*The data*

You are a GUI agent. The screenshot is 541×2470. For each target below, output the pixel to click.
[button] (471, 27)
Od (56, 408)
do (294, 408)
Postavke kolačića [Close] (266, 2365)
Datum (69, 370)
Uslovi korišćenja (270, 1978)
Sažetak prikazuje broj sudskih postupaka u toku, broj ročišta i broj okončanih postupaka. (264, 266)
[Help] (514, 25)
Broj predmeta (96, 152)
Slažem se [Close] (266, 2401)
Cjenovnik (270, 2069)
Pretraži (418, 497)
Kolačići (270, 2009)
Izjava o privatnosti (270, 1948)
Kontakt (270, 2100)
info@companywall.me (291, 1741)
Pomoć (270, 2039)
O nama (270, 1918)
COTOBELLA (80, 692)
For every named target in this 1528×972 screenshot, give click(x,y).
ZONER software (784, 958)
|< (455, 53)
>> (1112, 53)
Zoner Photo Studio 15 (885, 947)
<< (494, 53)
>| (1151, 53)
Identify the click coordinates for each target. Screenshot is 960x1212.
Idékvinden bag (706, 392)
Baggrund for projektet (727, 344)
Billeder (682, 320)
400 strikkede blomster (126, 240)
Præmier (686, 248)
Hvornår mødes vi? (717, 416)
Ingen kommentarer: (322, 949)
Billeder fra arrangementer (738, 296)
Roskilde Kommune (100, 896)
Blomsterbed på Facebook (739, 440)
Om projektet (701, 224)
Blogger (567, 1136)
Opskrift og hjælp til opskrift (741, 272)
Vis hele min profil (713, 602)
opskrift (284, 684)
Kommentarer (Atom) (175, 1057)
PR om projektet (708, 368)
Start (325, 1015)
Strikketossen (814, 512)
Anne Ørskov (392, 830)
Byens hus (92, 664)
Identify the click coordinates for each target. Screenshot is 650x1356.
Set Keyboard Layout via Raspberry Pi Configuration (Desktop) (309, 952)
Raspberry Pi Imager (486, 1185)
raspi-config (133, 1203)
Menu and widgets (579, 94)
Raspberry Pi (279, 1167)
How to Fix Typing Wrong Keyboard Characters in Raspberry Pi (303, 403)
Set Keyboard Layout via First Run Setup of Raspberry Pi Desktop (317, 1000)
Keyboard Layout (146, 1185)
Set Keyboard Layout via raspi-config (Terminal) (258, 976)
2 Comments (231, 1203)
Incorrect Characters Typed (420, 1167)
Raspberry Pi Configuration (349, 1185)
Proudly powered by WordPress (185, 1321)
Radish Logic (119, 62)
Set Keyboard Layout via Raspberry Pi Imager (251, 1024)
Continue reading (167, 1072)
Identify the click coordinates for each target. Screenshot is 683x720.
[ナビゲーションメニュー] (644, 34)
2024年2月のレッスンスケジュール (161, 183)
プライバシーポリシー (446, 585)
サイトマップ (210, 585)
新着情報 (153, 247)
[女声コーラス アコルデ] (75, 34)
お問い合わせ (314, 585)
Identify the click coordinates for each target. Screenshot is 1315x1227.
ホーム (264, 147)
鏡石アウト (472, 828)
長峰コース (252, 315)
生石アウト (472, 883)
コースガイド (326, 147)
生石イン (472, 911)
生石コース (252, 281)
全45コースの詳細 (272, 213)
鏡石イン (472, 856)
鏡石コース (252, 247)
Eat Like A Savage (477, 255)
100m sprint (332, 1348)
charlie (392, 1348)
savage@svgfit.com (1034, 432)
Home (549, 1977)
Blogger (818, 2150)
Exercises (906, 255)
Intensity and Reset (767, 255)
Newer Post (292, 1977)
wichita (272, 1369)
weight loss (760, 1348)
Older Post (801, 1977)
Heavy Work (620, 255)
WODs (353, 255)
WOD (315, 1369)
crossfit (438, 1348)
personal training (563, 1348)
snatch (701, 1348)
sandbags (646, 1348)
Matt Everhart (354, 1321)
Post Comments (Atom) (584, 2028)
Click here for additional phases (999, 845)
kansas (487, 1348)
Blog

*What you have to do*
If a line above contains the word "target", list it.

*Written answer*
You are a GUI agent. The screenshot is 541×2470. For each target below, output the pixel to click.
For every named target in this 1528×972 screenshot, give click(x,y).
Identify the click coordinates for each target. Screenshot is 960x1212.
Identify the click coordinates for each target. Screenshot is 650x1356.
Identify the click coordinates for each target. Screenshot is 683x720.
Identify the click coordinates for each target. Screenshot is 1315x1227.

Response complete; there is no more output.